The former CuMo Project manager defeated former CEO Brian McClay, a Canadian attorney, for control over Mosquito Consolidated Gold Mines Limited, which was exploring the ore body it says is worth $16 billion and could create 1,000 jobs in Boise County for years to come.
With the financial backing of Chinese mining executive Hongxue Fu, Dykes returned to the company that dismissed him in 2011 when the fight over control began.
He started by adding to the board two Boise businessmen who'd been involved in the project: John Moeller, of Forsgren Associates, which had worked on engineering and environmental work; and prominent mining attorney and Northwest Mining Association board member Joe Baird.
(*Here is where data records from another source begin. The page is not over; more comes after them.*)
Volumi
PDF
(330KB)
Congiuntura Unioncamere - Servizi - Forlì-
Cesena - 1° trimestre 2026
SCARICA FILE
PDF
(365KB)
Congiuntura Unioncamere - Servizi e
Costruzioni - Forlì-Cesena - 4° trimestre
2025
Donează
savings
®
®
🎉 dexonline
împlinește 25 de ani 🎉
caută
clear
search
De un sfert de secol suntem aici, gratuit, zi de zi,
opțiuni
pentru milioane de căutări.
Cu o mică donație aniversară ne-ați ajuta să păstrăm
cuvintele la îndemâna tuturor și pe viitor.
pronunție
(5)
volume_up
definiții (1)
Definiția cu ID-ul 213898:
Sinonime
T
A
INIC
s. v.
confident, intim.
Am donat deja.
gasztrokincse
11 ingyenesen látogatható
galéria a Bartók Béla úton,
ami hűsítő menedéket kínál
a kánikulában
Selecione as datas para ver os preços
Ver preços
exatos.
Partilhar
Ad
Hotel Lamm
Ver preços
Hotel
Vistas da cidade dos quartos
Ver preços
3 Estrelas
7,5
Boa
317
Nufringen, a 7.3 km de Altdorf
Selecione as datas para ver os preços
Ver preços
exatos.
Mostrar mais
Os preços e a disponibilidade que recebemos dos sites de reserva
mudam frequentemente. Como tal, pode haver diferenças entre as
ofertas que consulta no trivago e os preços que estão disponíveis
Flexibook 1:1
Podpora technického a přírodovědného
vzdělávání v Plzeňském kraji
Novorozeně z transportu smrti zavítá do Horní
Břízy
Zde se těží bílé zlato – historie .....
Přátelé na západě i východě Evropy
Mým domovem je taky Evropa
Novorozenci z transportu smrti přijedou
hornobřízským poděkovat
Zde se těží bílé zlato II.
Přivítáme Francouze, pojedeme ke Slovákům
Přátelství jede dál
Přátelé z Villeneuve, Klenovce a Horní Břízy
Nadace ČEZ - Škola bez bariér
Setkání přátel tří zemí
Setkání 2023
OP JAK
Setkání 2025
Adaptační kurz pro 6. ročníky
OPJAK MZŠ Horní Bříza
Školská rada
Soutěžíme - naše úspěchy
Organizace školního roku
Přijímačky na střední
Then he changed the name to American CuMo Mining Corp.
"Our plan now is to open up a Boise office and the project will be managed and run out of Boise and that's the way it should be done," Dykes said.
Dykes said he would soon move to Boise and lead the company's only venture, the Boise Basin project that he says could turn into one of the largest open-pit molybdenum mines in the world.
As he and McClay were battling for control of the company, environmental activists were fighting CuMo efforts to build roads and drill pads so it could map the ore deposit. A federal judge ruled that the Forest Service had acted arbitrarily and capriciously by approving drilling without examining potential effects to groundwater.
The Idaho Conservation League, Idaho Rivers United, the Golden Eagle Audubon Society and others have vowed to fight the project because it's in the Boise River watershed, upstream from a water source for a half-million people.
The new company is working with the Forest Service to present the groundwater data it has already collected in a way that will satisfy the judge, Dykes said. Then it will begin putting together the baseline environmental information it needs to get a mining permit.
Having rewritten his primary narrative - that CuMo is now an Idaho company - Dykes must deal with another challenge: the price of molybdenum. It's so low - now at $11 to $12 per pound - that Thompson Creek laid off more than 100 workers at its mine 35 miles southwest of Challis.
If the price doesn't improve, Thompson Creek officials say, they may close the mine and lay off the rest of its 300 workers in 2014 until the price rises.
But Dykes said the CuMo mine will be so big and its deposit so rich that it would be operating at a profit even at today's prices.
Even though CuMo is moving to Boise, its stock will continue to trade on a Canadian exchange. It remains to be seen if CuMo can convince Idahoans that it's a homegrown company.